- [Exercise]: Omit the pictures from the entries below and retype everything else exactly.

- [Records supplied]:
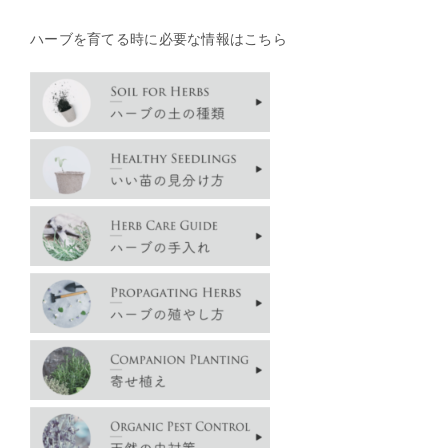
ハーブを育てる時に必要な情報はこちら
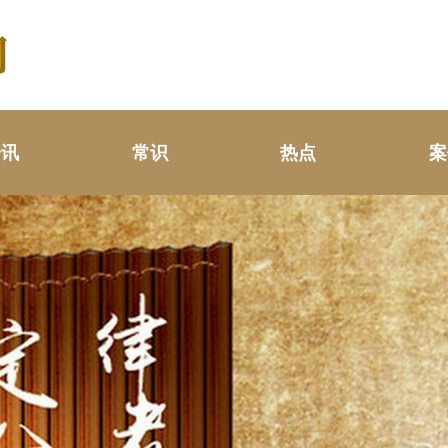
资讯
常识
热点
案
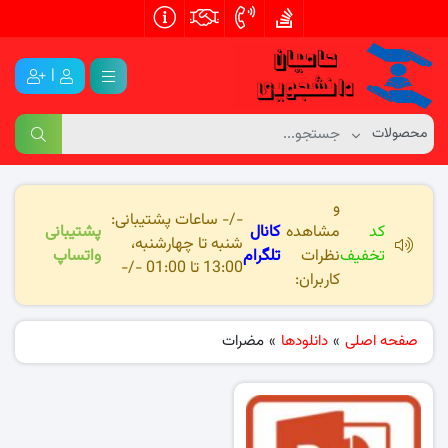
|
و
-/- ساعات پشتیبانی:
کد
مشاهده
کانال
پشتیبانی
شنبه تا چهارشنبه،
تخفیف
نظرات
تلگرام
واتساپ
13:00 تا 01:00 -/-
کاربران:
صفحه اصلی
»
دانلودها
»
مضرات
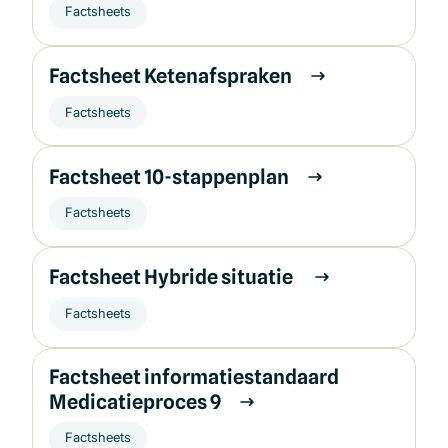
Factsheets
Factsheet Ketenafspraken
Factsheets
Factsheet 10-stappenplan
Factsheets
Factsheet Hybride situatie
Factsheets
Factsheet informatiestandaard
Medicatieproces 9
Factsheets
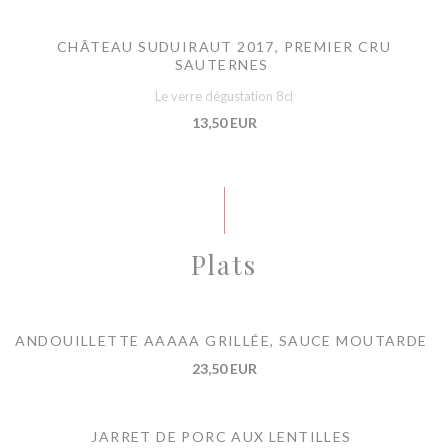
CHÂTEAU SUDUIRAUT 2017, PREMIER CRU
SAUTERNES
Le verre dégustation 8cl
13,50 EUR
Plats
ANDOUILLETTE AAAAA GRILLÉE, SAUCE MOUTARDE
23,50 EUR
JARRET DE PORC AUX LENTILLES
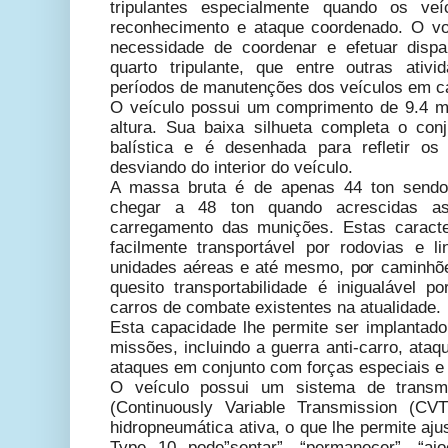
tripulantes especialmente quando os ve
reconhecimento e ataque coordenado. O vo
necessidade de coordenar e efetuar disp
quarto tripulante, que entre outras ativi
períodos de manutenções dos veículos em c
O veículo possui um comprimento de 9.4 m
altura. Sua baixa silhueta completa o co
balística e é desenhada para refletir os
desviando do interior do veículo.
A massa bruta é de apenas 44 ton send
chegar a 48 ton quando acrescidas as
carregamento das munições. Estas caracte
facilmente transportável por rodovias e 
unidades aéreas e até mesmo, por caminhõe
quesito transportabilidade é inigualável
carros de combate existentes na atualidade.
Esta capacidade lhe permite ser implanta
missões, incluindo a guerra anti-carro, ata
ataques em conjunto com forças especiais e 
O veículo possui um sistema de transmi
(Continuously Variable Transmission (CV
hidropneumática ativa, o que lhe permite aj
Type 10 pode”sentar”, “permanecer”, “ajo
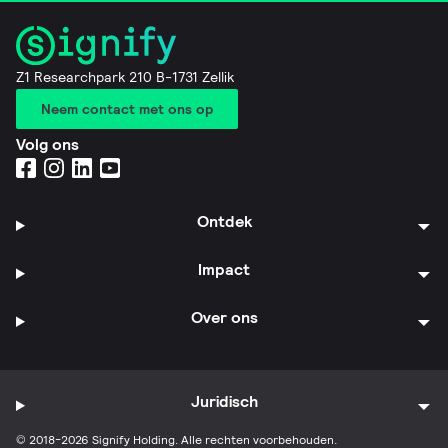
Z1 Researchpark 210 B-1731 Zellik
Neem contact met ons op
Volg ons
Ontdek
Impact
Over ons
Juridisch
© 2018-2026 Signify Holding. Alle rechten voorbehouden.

- [Answer to this problem]:
ハーブを育てる時に必要な情報はこちら
资讯
常识
热点
案
|
و
-/- ساعات پشتیبانی:
کد
مشاهده
کانال
پشتیبانی
شنبه تا چهارشنبه،
تخفیف
نظرات
تلگرام
واتساپ
13:00 تا 01:00 -/-
کاربران:
صفحه اصلی
»
دانلودها
»
مضرات
Factsheets
Factsheet Ketenafspraken
Factsheets
Factsheet 10-stappenplan
Factsheets
Factsheet Hybride situatie
Factsheets
Factsheet informatiestandaard
Medicatieproces 9
Factsheets
CHÂTEAU SUDUIRAUT 2017, PREMIER CRU
SAUTERNES
Le verre dégustation 8cl
13,50 EUR
Plats
ANDOUILLETTE AAAAA GRILLÉE, SAUCE MOUTARDE
23,50 EUR
JARRET DE PORC AUX LENTILLES
tripulantes especialmente quando os ve
reconhecimento e ataque coordenado. O vo
necessidade de coordenar e efetuar disp
quarto tripulante, que entre outras ativi
períodos de manutenções dos veículos em c
O veículo possui um comprimento de 9.4 m
altura. Sua baixa silhueta completa o co
balística e é desenhada para refletir os
desviando do interior do veículo.
A massa bruta é de apenas 44 ton send
chegar a 48 ton quando acrescidas as
carregamento das munições. Estas caracte
facilmente transportável por rodovias e 
unidades aéreas e até mesmo, por caminhõe
quesito transportabilidade é inigualável
carros de combate existentes na atualidade.
Esta capacidade lhe permite ser implanta
missões, incluindo a guerra anti-carro, ata
ataques em conjunto com forças especiais e 
O veículo possui um sistema de transmi
(Continuously Variable Transmission (CV
hidropneumática ativa, o que lhe permite aj
Type 10 pode”sentar”, “permanecer”, “ajo
Z1 Researchpark 210 B-1731 Zellik
Neem contact met ons op
Volg ons
Ontdek
Impact
Over ons
Juridisch
© 2018-2026 Signify Holding. Alle rechten voorbehouden.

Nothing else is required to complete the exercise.